Information given Start Marker

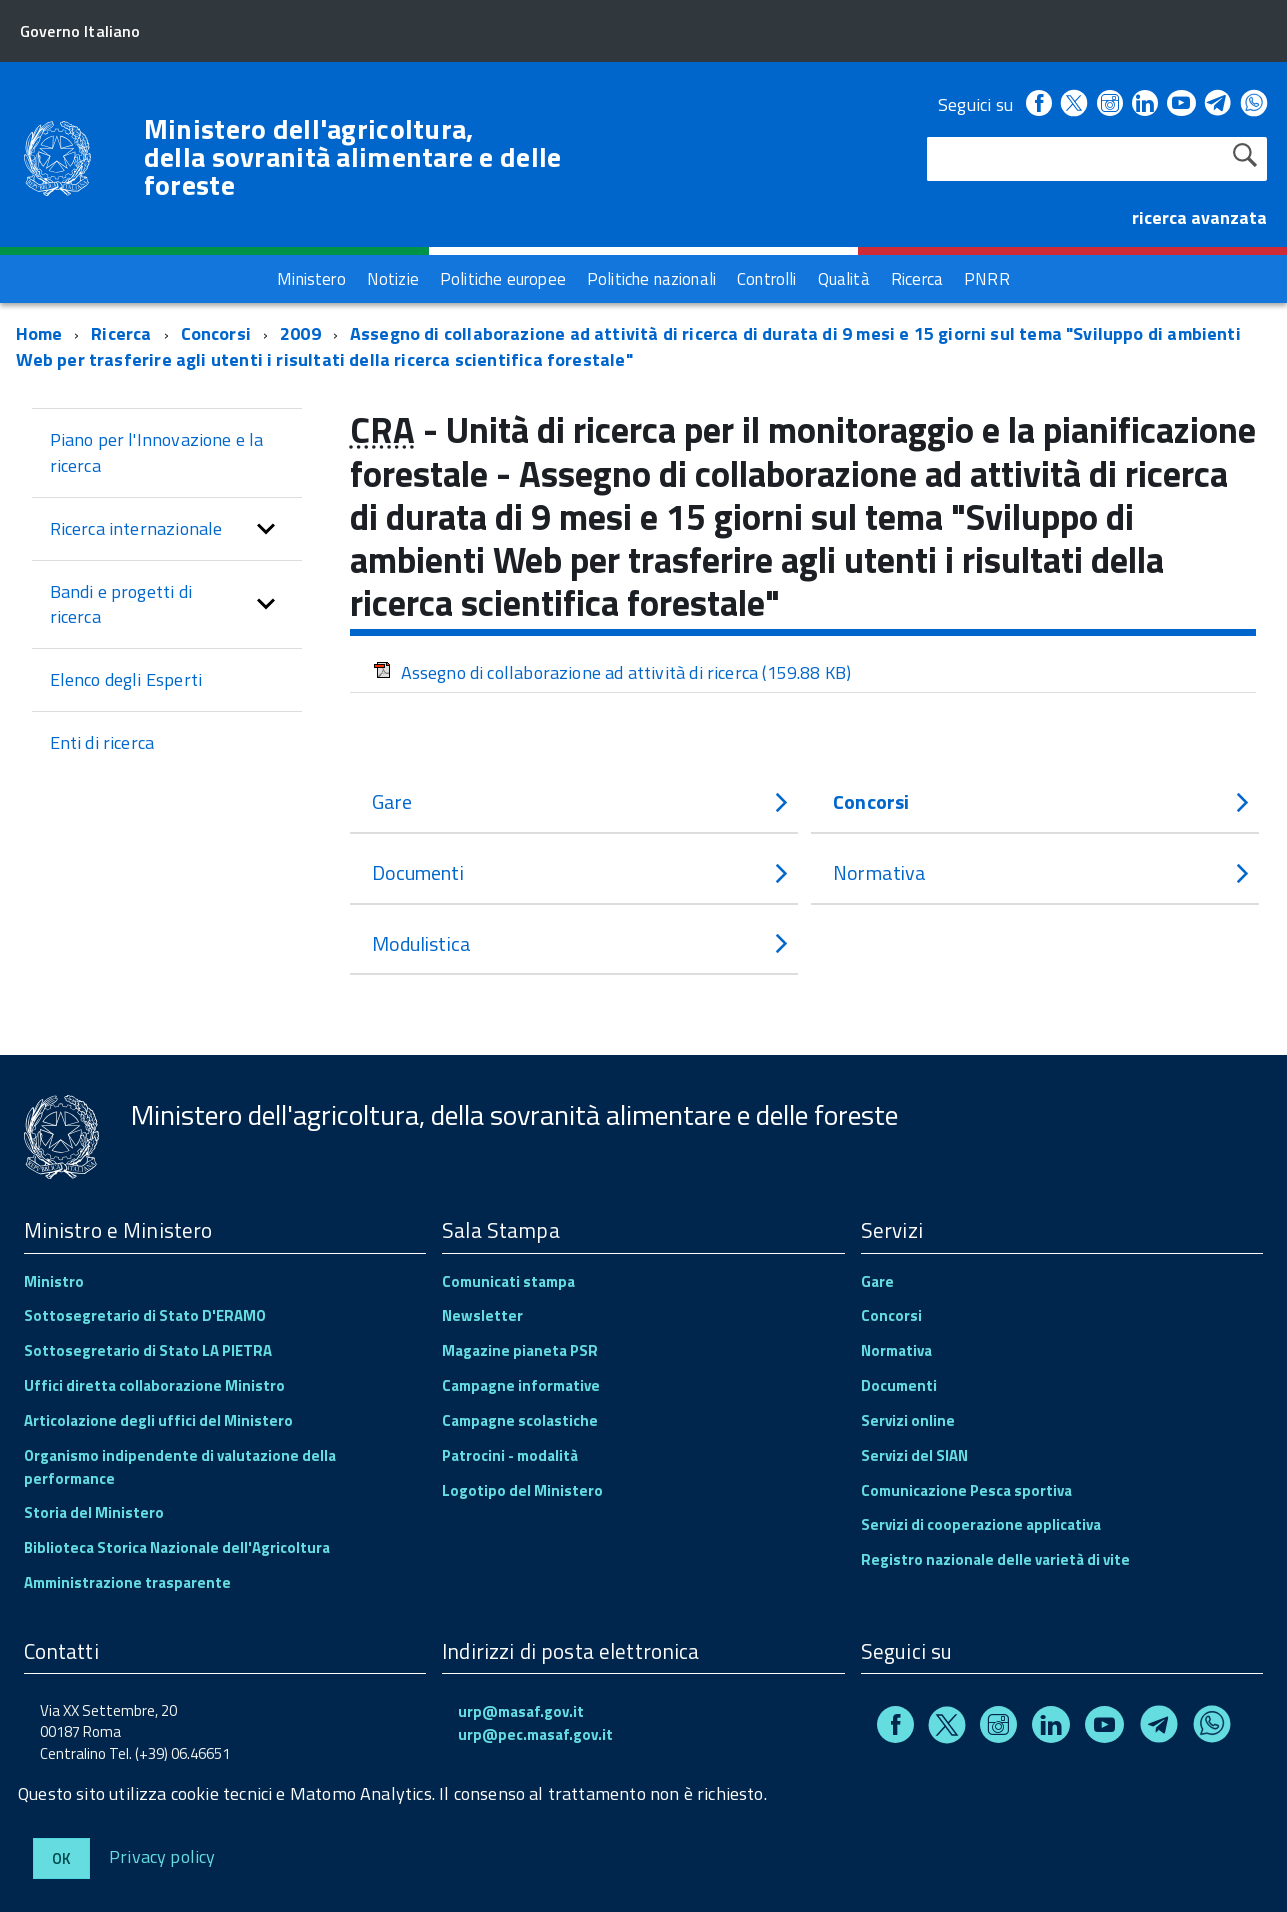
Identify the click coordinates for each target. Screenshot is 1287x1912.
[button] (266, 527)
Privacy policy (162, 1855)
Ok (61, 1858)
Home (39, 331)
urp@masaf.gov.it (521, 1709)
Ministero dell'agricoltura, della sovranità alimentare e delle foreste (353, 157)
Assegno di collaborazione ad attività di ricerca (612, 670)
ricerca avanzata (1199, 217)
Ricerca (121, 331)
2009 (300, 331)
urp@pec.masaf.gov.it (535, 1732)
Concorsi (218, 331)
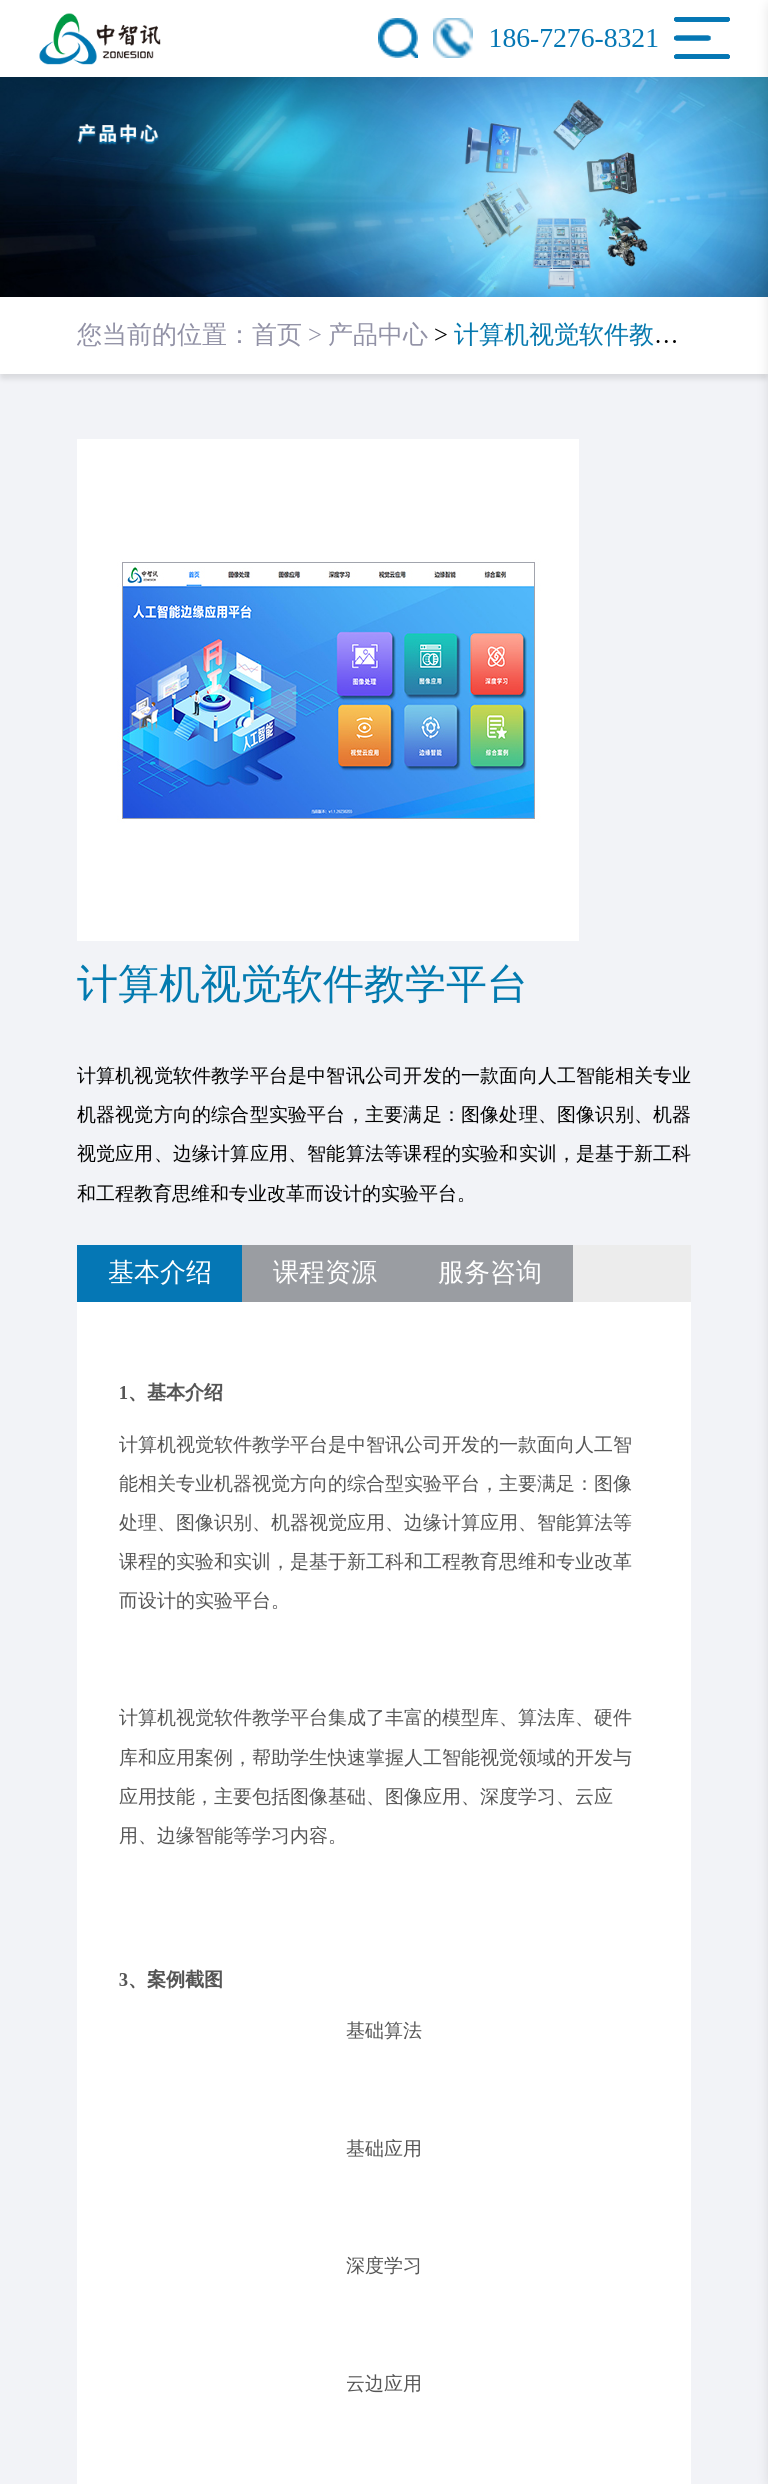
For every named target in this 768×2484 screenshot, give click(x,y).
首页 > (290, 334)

Information given End Marker

The task =
Transcribe the listing above exactly, leaving every picture out.

Exercise result =
Identify the click coordinates for each target. Screenshot is 1287x1912.
[button] (266, 527)
Privacy policy (162, 1855)
Ok (61, 1858)
Home (39, 331)
urp@masaf.gov.it (521, 1709)
Ministero dell'agricoltura, della sovranità alimentare e delle foreste (353, 157)
Assegno di collaborazione ad attività di ricerca (612, 670)
ricerca avanzata (1199, 217)
Ricerca (121, 331)
2009 (300, 331)
urp@pec.masaf.gov.it (535, 1732)
Concorsi (218, 331)
For every named target in this 768×2484 screenshot, give click(x,y).
首页 > (290, 334)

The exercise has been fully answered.